September – 14th Harbour – Pay-Day
September – 15th Air Raid - Aircraft in vicinity.

September – 16th
                        Harbour Route March to Fort Edgar and through town.

September – 17th (Three Air Alarms) 2200 0430 & 0045
September – 18th
September – 19th
September – 20th Harbour General Quarters
September – 21st
September – 22nd
September – 23rd Route March to “Fort Edgar”
September – 24th
September – 25th
September – 26th Harbour Routine
September – 27th
                        Air Raid alarms 0930Battleships Nelson & Rodney proceed to sea for exercises with AA Cruisers & Destroyers return late at night.

September – 28th
                        Hood proceed to sea at 24knots with AA Cruiser and four destroyers for the Norwegian Coast endeavoring to intercept a German 8 inch Cruiser and merchantman bound for ‘Stavangor’ Air and Sea Base on the West Coast. Repulse Cruiser & Destroyers also out after them from Scarpa – Speed 27 knots

September – 29th
                        At Sea
                        Two air alarms, a long distance Sunderland Flying Boat accompany us.
                        Enemy aircraft in vicinity come across a Dornier 17 in the sea, later Sunderland bombs enemy sub. Both units fail to make contact with enemy proceed back to Scarpa at 24knots arrive in 2000. Very Cold.

September – 30th
                        Moor to Buoy
October 1st
                        Furious and Destroyers go out for exercises but are back at 1900

October 2nd
                        Harbour Miserable Weather.

October 3rd
                        Ship is at 1 Hour notice for sea.

October 4th
                        Hood proceed outside the Flaw three destroyers 1 AA Cruiser for AA firing Exercises, Long range Pom Poms & 05 M.G. 250 Rounds fired in H.A. Starshell.
Low Angle & Barrage Firings to Swordfish, Torpedo Bombing Aircraft carry out dummy Torpedo attack on Hood their ‘fish’ being smoke bursts, our accompany Escort also carry out practise ‘shoots’ exercises completed return in Flow and moor to buoy at 1900 Ship is AA guard.

October 5th
                        Pay Day. Harbour Routine.

October 6th
                        Harbour. Rain Cold & Very Dull.

October 7th
                        Harbour.
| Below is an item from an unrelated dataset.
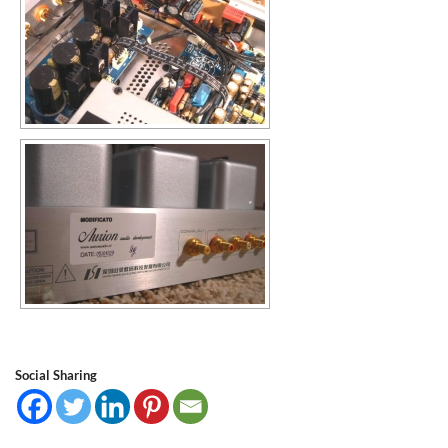
Social Sharing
Air Raid Alarms. 1 Hrs notice for sea.
October 8th
October 9th
October 10th Harbour Routine
October 11th

October 12th
                        Harbour Routine Very Dull & Cold.

October 13th
                        Ship is AA Guard; Furious Cruiser Norfolk & Berwick & destroyers Punjabi & Metabar proceed to sea to operate aircraft over North Norwegian Coast

October 14th
                        0940 Air Raid Enemy planes fired on many of our fighters up.

October 15th
                        Hood puts to sea at 1500 with three destroyers Eskimo Cossack & Somali & Cruiser Adventure to cover the Furious & accompany ships whilst operating aircraft over Stavanger, Frondheim, Bergan & Oslo Air and Sea Bases.

October 16th
                        At Sea Sea Slight Dull & Cold No opposition from enemy encountered. Adventure leaves us.

October 17th
                        Sea Slight Continuous drizzle Hood passes through the Arctic Circle at 2330 C old and Foggy, 1300 course Due South 204’ x 180’ turns.

October 18th
                        At Sea.
                        A Deadly fog visibility approx 15 yds at 0810. Hood very nearly comes to ramming one of our screening destroyers Eskimo whilst changing her position for close screening missed her stern by 10feet at 1645 our course 152’ E S E
October 19th
                        At Sea. Arrived at Scarpa 1330, ship carried out a 4” Low Angle shoot at towing target during the fore-noon vis to poor for high angle.